The bolters bucked fiercely from the shot, lurching back through the air on trails of glittering purple light. As soon as the daemonic beast appeared, twin bolts drilled into the side of its head, blasting its exposed, horned skull apart. The headless body promptly stumbled and collapsed in the middle of the hall, and the counter switched to three.
She jumped forward, wings flapping, and another daemon appeared behind her. This one was bipedal, with long, thin limbs that ended in vicious sickles. It stared at its airborne prey for a moment, and then started accelerating into a run.
Twilight hit the floor in a gallop, the boltguns floating in fixed positions above her. When another monster leapt at her from a shadowed tunnel, she was already shifting her weapons into position.
A single shot from both weapons annihilated much of the daemon’s chest cavity and eliminated its forward momentum, causing it to fall just short of its prey. The daemon fell into a puddle of its own blasted flesh and entrails, and then raised its head just in time to get a rear hoof to the face.
Twilight lined up a shot on the sickle daemon even while the ambusher went flipping away. It was picking up speed now, dragging the tips of its arm-blades over the floor and leaving long gouges in the plating. She fired, and the creature suddenly skipped to the side in a dodge.

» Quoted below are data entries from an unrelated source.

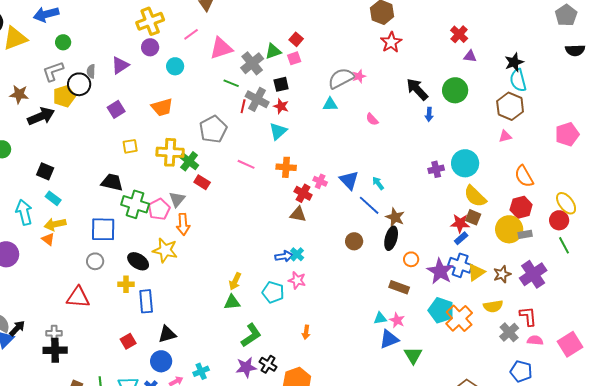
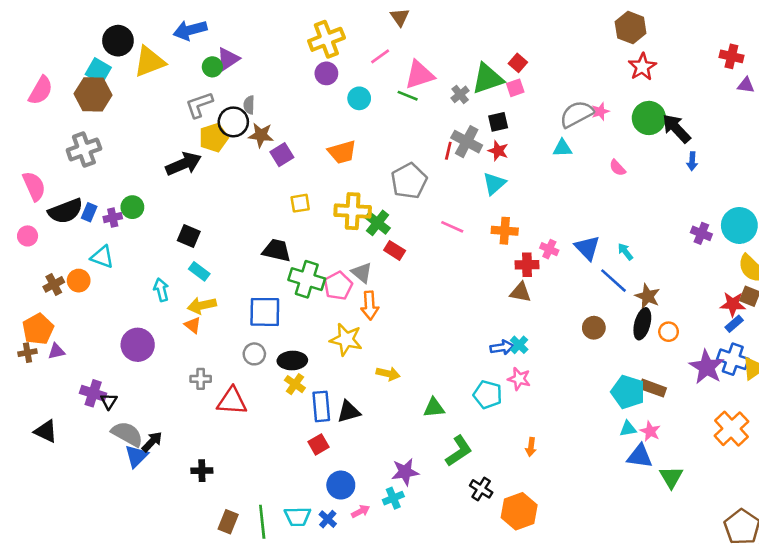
red cross: (459, 34) -> (731, 56), turned -30
green triangle: (273, 51) -> (488, 79), size x1.5
gray cross: (252, 63) -> (460, 94), size x0.6
purple triangle: (120, 65) -> (228, 59), moved
green line: (231, 83) -> (408, 96), moved
green circle: (455, 90) -> (649, 118), moved
brown star: (19, 94) -> (261, 135), moved
purple cross: (436, 169) -> (701, 233), turned 35
red cross: (303, 193) -> (527, 265), turned -30
gray triangle: (177, 199) -> (362, 273), turned -30
cyan arrow: (24, 212) -> (161, 290), size x0.7
orange circle: (411, 259) -> (669, 332), moved
black ellipse: (138, 261) -> (292, 361), moved, turned -35
yellow arrow: (235, 281) -> (388, 374), moved, turned -102
yellow cross: (126, 284) -> (295, 384), turned 35
cyan pentagon: (441, 310) -> (628, 392), moved
gray cross: (54, 333) -> (201, 379), moved
black triangle: (167, 334) -> (349, 412), moved
blue triangle: (389, 339) -> (640, 456), turned 30
red square: (128, 341) -> (319, 444), moved
black cross: (55, 350) -> (202, 471), size x0.7
purple star: (246, 367) -> (405, 472), moved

She fired the other bolter and it hopped the other way, neatly avoiding the next shot while closing critical distance. In that split second, while both guns were reeling from their recoil, the daemon bunched up its legs to pounce.
Twilight’s horn flashed before it could, and a lash of purple lightning arced into her opponent. The daemon shrieked and quivered, standing more or less in place just long enough for Twilight to take its head off with a bolter round.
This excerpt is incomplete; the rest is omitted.